そして道の向こうに、クローバーの巨大な塔が見えた。
「あらら」
騎士のことをとやかく言えない。
ボーッとしていて、クローバーの領土まで出てしまった。
これでは方向が全然違う。
「…………」
私は塔を見る。
夢のことだから記憶はハッキリしない。
でも私は一度だけ夢魔にあったような気がする。
あれは単に夢魔の夢を見ただけだろうか。
それとも本当にこの世界の夢魔が会いに来たんだろうか。
――とりあえず、一度あいさつに……。
足が塔の方を向きかけ、そして止まる。

「別に、会う理由はないですよね」

私はこの世界では顔なしとしてやっていく。
だから役持ちに用は無い。
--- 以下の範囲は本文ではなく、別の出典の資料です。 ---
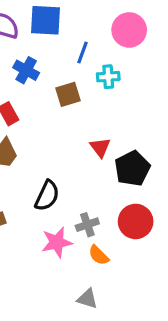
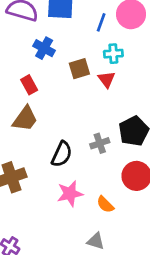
blue line: (82, 53) -> (101, 22), moved
red triangle: (100, 147) -> (107, 79), moved
gray cross: (87, 225) -> (100, 143), moved

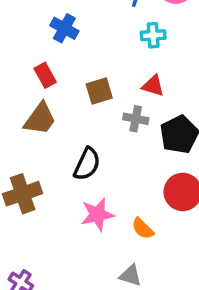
brown square: (79, 69) -> (99, 91), moved
red triangle: (107, 79) -> (153, 86), moved, turned -36
gray cross: (100, 143) -> (136, 119), moved, turned 30

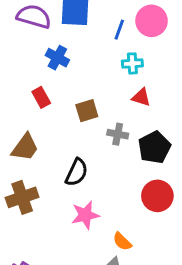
red triangle: (153, 86) -> (141, 97), moved
brown trapezoid: (40, 119) -> (25, 147), moved
orange semicircle: (143, 228) -> (122, 241), moved

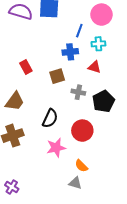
blue line: (119, 30) -> (79, 31), moved
blue cross: (57, 58) -> (70, 52), moved, turned -35
cyan cross: (132, 63) -> (98, 44), moved
red circle: (157, 196) -> (82, 131), moved

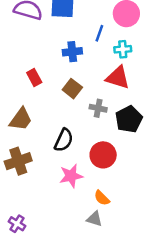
blue cross: (70, 52) -> (72, 52), moved
red triangle: (94, 67) -> (118, 77), size x1.5
brown square: (57, 76) -> (72, 89), turned -35

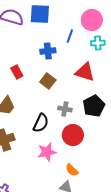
cyan cross: (123, 49) -> (98, 43), moved
gray cross: (98, 108) -> (65, 109), moved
自分から役持ちと接点を持ちたいとも思わない。
「帽子屋屋敷に帰りますか」
エリオットと私の畑が待っている。
クローバーの塔に背を向け、私は歩き出し――

「街中で剣を振り回すな!俺は外回りの最中だと言っているだろう!!」
「あはは!街で会うって運命だぜ。だから鍛錬につきあってよ」
「鍛錬につきあう運命などあるかっ!八つ当たりもいい加減にしろ!!」
「冷たいこと言わないでくれよ。俺とトカゲさんの中だろう?」

剣がぶつかる音が聞こえた。
足下が揺れる錯覚を起こすくらい、大きな音。
場所は近い。

「…………」

背を向けたい。猛烈に背を向けたい。
だけど目指すものは、あの喧噪の中にある。

深く深くため息をつき、私は声の方向へと向かった。